Coast Guard helicopter.

U. S. Coast Guard helicopters often play a key role in rescues in coastal waters. Photo by mikebaird

Two groups of boaters encountered problems recently at separate coastal parks, but the situations had vastly different outcomes. Seven teenagers in North Carolina fared immensely better than a group of adults in Mississippi. Four members of the latter group spent the night in the water and 1 is still missing.

On Tuesday morning, May 19, rangers at Cape Lookout National Seashore in North Carolina were contacted by the Coast Guard with a request for assistance in a search for seven missing teenagers.

The teens had boated to an unspecified location in the park on Monday to camp overnight, but failed to return as scheduled on Tuesday morning, and were reported overdue by a parent. A park report offers a reminder that the time rangers spend on the water is frequently not a pleasure cruise:

Protection ranger Shad Dusseau and interpretive ranger Ehren Gross headed out in a 25-foot boat in 30 to 40 knot winds and three to five foot seas to look for the party, but failed to find them in a search of the western third of the park.

Meanwhile, Chief Ranger Barry Munyan, while on another assignment, spotted a boat matching the description of the missing vessel anchored near the lighthouse complex.

Munyan contacted the volunteer lighthouse keeper, Mary Crocker, who was able to obtain the registration numbers from the boat and confirm that it belonged to the missing group. She then located the teenagers, who were camped nearby, but out of sight from the lighthouse.

The good news: everyone in the group was safe. Since their vessel was a 19-foot Boston Whaler, they concluded that weather conditions did not allow a safe trip back home, and wisely elected to remain ashore until the weather improved.

Thanks to good judgment by these young people, a problem with the weather didn't escalate into a crisis—or a tragedy.

A group of adults didn't fare as well in a separate incident at Gulf Islands National Seashore, which is located on the Gulf Coast in western Florida and eastern Mississippi. The area experienced strong thunderstorms and rough seas on Sunday, May 17, causing problems for a number of boaters. At least 27 people were reportedly pulled from the water off the Mississippi coast by personnel from several agencies. Late that evening,

family members reported a boat overdue from a recreational trip to Horn Island, which is located within the park’s Mississippi District. The vessel, a 20-foot motorboat, had five people on board, including three off-duty Ocean Springs Police officers, a spouse, and a girlfriend.

A multi-agency search by air and boat was begun at first light on Monday, May 18th. The crew of a helicopter soon spotted the missing vessel, which was capsized off the west tip of Horn Island in park waters. None of the occupants were near the boat.

While the Coast Guard and other agencies focused on searching the sea, a dozen NPS personnel searched the six islands in the area, all within park boundaries. Early on Monday afternoon, a Coast Guard helicopter spotted and rescued four survivors wearing life jackets within a couple of miles of one another about four miles south of the NPS islands and more than ten miles from where the capsized boat was found.

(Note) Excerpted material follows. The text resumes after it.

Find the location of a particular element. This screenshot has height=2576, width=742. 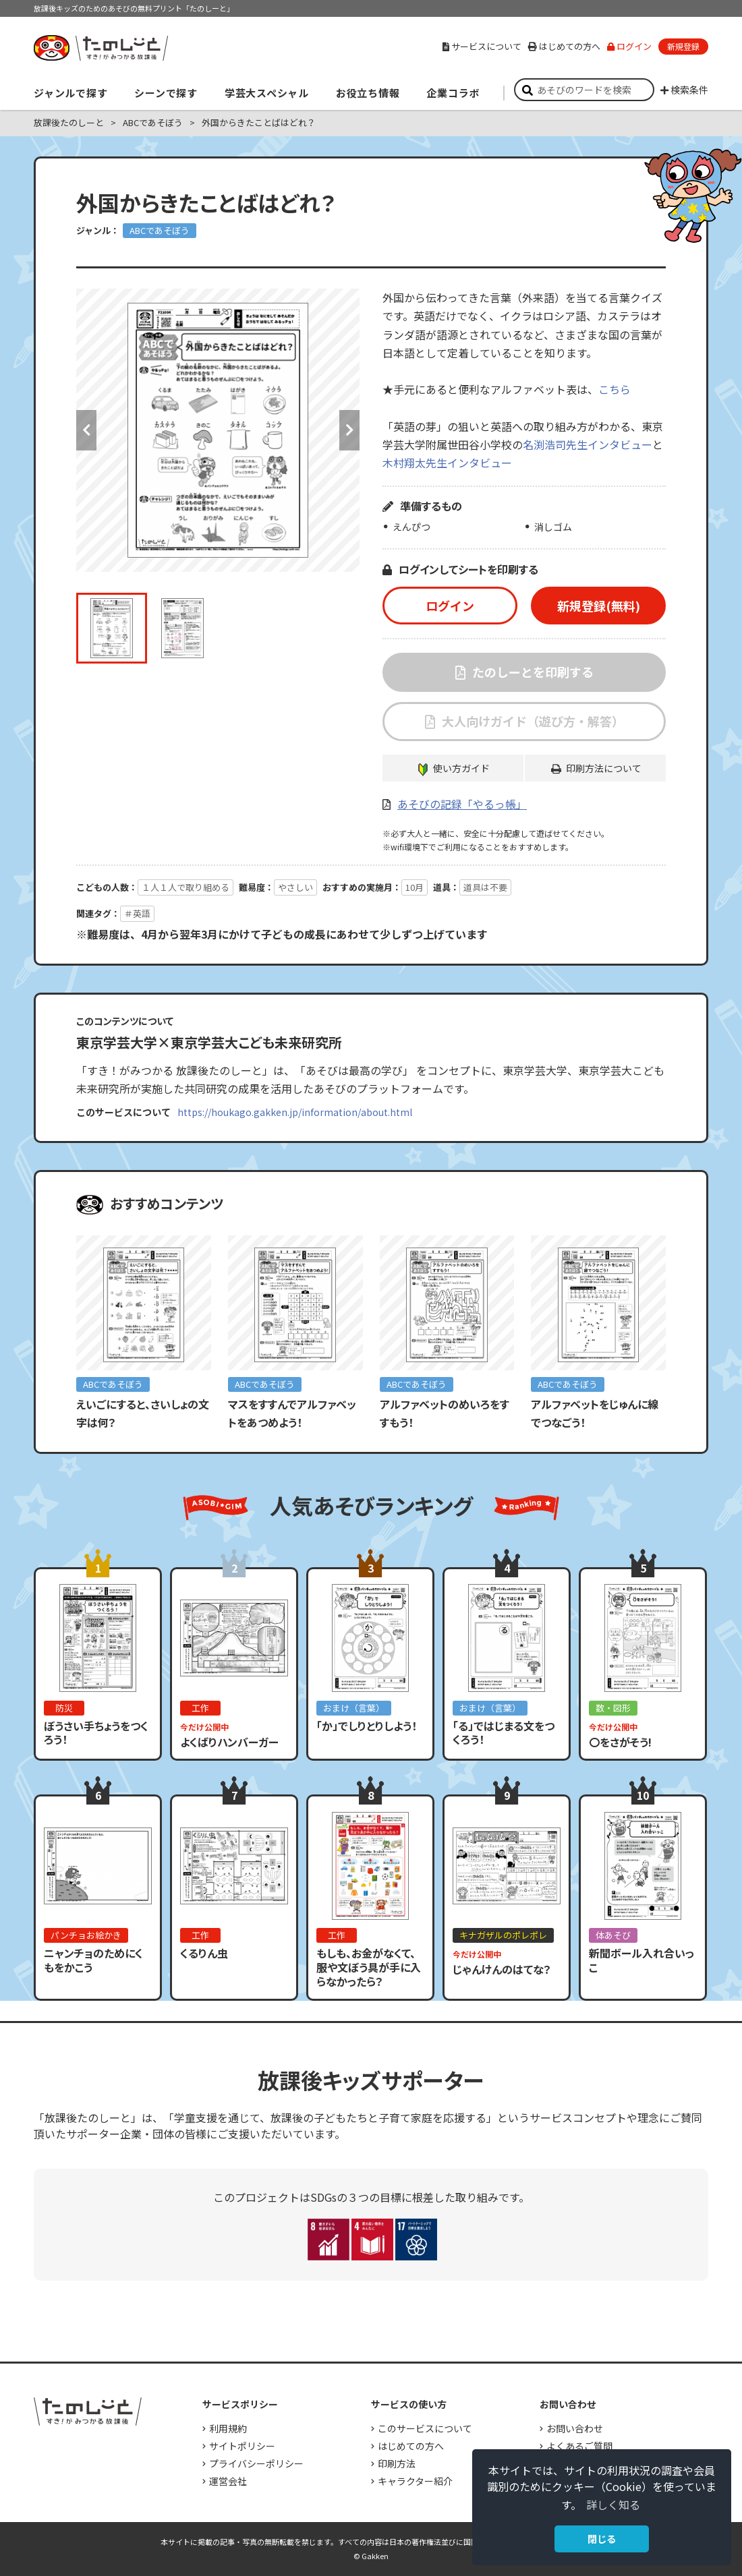

サイトポリシー is located at coordinates (242, 2446).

They were flown to a hospital in Gulfport and were reported to be in good condition, despite their long hours in the water.

There's been some discussion on another recent story on the Traveler about the importance of wearing a life jacket on any boating trip, and the survival of these four is a dramatic testimony to the value of a PFD. Unfortunately, there's more to this story.

It is not certain at this time whether the fifth occupant managed to get a life jacket on after the capsizing. NPS search efforts had to be suspended around mid-afternoon Monday due to worsening sea conditions.

According to local news reports, one boat involved in the search on Monday reported ten-foot seas in the area.

Intensive efforts by the park and other agencies resumed on Tuesday, and focused on a continued search of the islands and surrounding shallow water. The search for the missing boater continued during the day on Wednesday, and expanded to areas as far as twenty miles offshore. Due to the elapsed time and lack of clues, the search is being scaled back on Thursday.